Coffee Table Model Railroad With All The Bells And Whistles (and Lights And Sirens)

For some, the allure of a real, physical world that you create and control is overwhelming. Combine that with a love of trains, and you get the model railroad. Some are incredibly detailed, and it seems like the larger the layout the better. Not everyone has the real-estate to devote to such a hobby, though, and moving down to N-gauge railroads is often the key to scratching the model railroad itch in a confined space.

But [Chris Plumley]’s complete N-gauge model railroad in a coffee table takes the concept to a new and tiny level. The superlatives to describe this layout are many and begin with the coffee table itself, a free-form sculptural design intended to evoke the natural contours of a landscape. Removing the lid reveals an intricately detailed world that rises up on a lift. The mainline train and a two-station trolley line ply the imaginary world under full computer control, complete with sound effects and animated lighting. An LCD screen stands in for a drive-in movie theater — remember drive-ins? — and a house fire rages on, never to be quenched by the arriving fire engines. And as a bonus, the locomotive has a dash cam to provide an engineer’s eye view of the layout. The attention to detail is wonderful, but the kicker is that this layout has existed in one form or another for sixty years. Talk about persistence!

If you’re intrigued by combining the world of microcontrollers and model railroads, you should really check out this tutorial to get started.

[via Adafruit]

13 thoughts on “Coffee Table Model Railroad With All The Bells And Whistles (and Lights And Sirens)

  1. One of my gripes about coffee-table railroads is how the table surrounds the railroad, and forces you to view it from above. The lift mechanism here is an effective solution to that problem. Nice work.

  2. Good for a small space, but if you want to see real attention to real detail then the Pendon Museum near Oxford UK is well worth a visit. I first saw pictures of it in the late 60s, and wanted to visit it then.
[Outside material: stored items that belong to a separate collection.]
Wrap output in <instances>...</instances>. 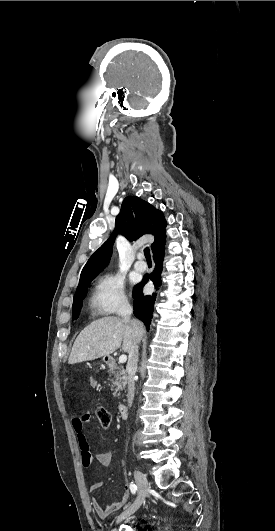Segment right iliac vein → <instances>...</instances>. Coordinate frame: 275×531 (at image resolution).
I'll return each mask as SVG.
<instances>
[{"label": "right iliac vein", "mask_w": 275, "mask_h": 531, "mask_svg": "<svg viewBox=\"0 0 275 531\" xmlns=\"http://www.w3.org/2000/svg\"><path fill=\"white\" fill-rule=\"evenodd\" d=\"M134 478L138 487V496L134 503L120 514V516L118 517V522L133 515L142 505L147 496V487L149 483L146 476L141 471L136 470L134 472Z\"/></svg>", "instance_id": "63e3f726"}]
</instances>
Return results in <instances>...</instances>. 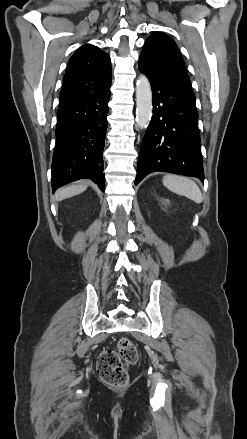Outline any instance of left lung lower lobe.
Returning a JSON list of instances; mask_svg holds the SVG:
<instances>
[{
    "label": "left lung lower lobe",
    "instance_id": "left-lung-lower-lobe-1",
    "mask_svg": "<svg viewBox=\"0 0 247 439\" xmlns=\"http://www.w3.org/2000/svg\"><path fill=\"white\" fill-rule=\"evenodd\" d=\"M153 116L142 141L135 185L155 171L198 177L204 172L195 96L150 74Z\"/></svg>",
    "mask_w": 247,
    "mask_h": 439
}]
</instances>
    The main layout has been under construction since the 50s, which sounds ridiculous until you appreciate its size and ambition. It reproduces houses and scenes from the local Vale of the White Horse in the 1930s. The official museum photos really don’t do it justice; see flickr for better photos. ONe starting point is

    When my daughter visited, she was inspired to do some modelling of her own.